I wrote back in July about taking a ADT vacation…received some good advice and a few wanted an update as I went along…so here it is...
Recap
DX Dec 2018 when PSA was 6.2 - Biopsy GL 9
RP April 2018
Post surgery PSA 2.2
Aug 18 - 1st 6 month Lupron injection
Sep 18 - PSA 0.87
Nov 18 - PSA 0.53
Jan 19 - PSA 0.33
Jan 19 added Zytiga
Jan 19 - 2nd 6 month injection of Lupron
Apr 19- PSA 0.000
Aug 19 - PSA 0.000 - I passed on the 3rd 6 month Lupron injection
Dec 19 - PSA 0.000 - Stopped Zytiga
After One year since last Lupron injection and 2 months with no Zytiga, I have noticed the following changes to the side effects that ADT brought upon me:
* Hot Flashes - from 1-2 per hour to 1-2 every 2 hours
* Sleep - can once again sleep without waking up every hour - generally, now only when nature calls - 1-2 times per night
* Brain Fog - the is the most significant improvement - the fog is clearing up fast
* Libido - most disappointing - no significant improvement.

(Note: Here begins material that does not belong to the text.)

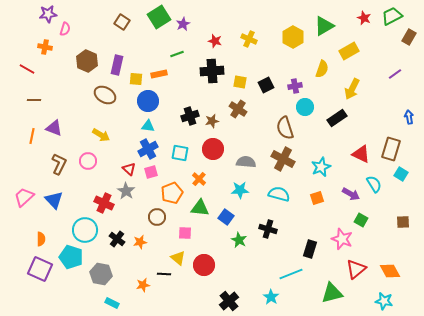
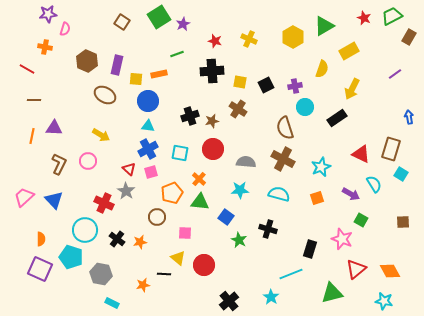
purple triangle at (54, 128): rotated 18 degrees counterclockwise
green triangle at (200, 208): moved 6 px up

But have found myself subconsciously noticing the younger ladies at the Y - maybe something is happening
* Blood pressure - returned to my normals
* Fatigue - much less - at peak ADT - wanted to be in bed by 8PM even with an afternoon nap. I'm good most days without nap and stay up easily till 9.
* Weight Gain - I do a 4 mile walk/jog 5x per week plus light weight training. Still 15 pounds heavier than when I started the ADT - down from 20. (Less intake is needed! - working on that)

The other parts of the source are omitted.